A note on reproducibility:

  • Because I am not using any environment variables, binaries, or libraries from the default system, I think this should be fairly reproducible on any x86_64 machine. In case it matters, I am running Ubuntu 22.04.3 on Linux 5.15.0-83-generic.
  • I created a Nix flake here. If you download flake.nix and flake.lock to an empty directory, you should be able to type nix run and (hopefully) get a crash too.

Solution

  • I would create a special build of Bash in which Bash's malloc wrapping is disabled and try to reproduce the problem under Valgrind as before.

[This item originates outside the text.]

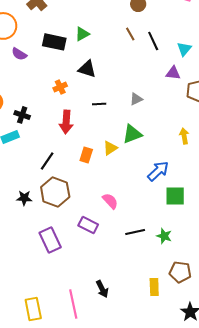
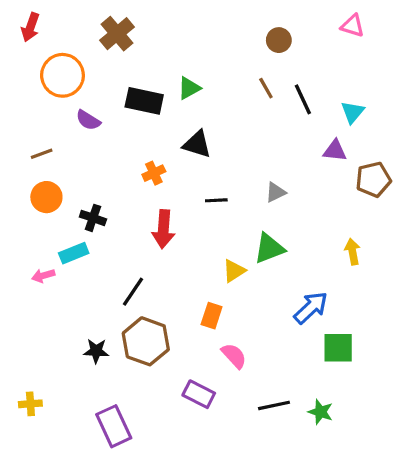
orange rectangle: (86, 155) -> (212, 316), moved
purple rectangle: (50, 240) -> (114, 426), moved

    You're running into the issue that Bash itself is self-diagnosing a malloc issue. It will not do as good a job as Valgrind itself.

    Bash's diagnostic is saying that free was called on an unallocated block. A similar diagnostic from Valgrind is more informative. If an allocated object existed at that address previously, Valgrind will show that, along with a backtrace where it was freed.

    Bash's debugging malloc (see the internal_free function in lib/malloc/malloc.c is relying on checking some header information in the freed block to conclude that it's a double free. That is not accurate. The code looks like:

      if (p->mh_alloc != ISALLOC)
        {
          if (p->mh_alloc == ISFREE)
            xbotch (mem, ERR_DUPFREE,
                    _("free: called with already freed block argument"), file, line);
          else
            xbotch (mem, ERR_UNALLOC,
                    _("free: called with unallocated block argument"), file, line);
        }
    

    If a magic byte is found in the block header which is not ISALLOC (that being 0xF7), it checks specifically for ISFREE. If it's not ISFREE either (0x57) then it emits the diagnostic you are seeing.

    This is wide open to a false positive, because it occurs when the magic code in the header has been clobbered to value that is not one of two possible values out of 256.

    We cannot reasonably believe this to be a double free problem. It is quite likely corruption, and Valgrind's allocator will do a much better job of diagnosing it, if it reproduces.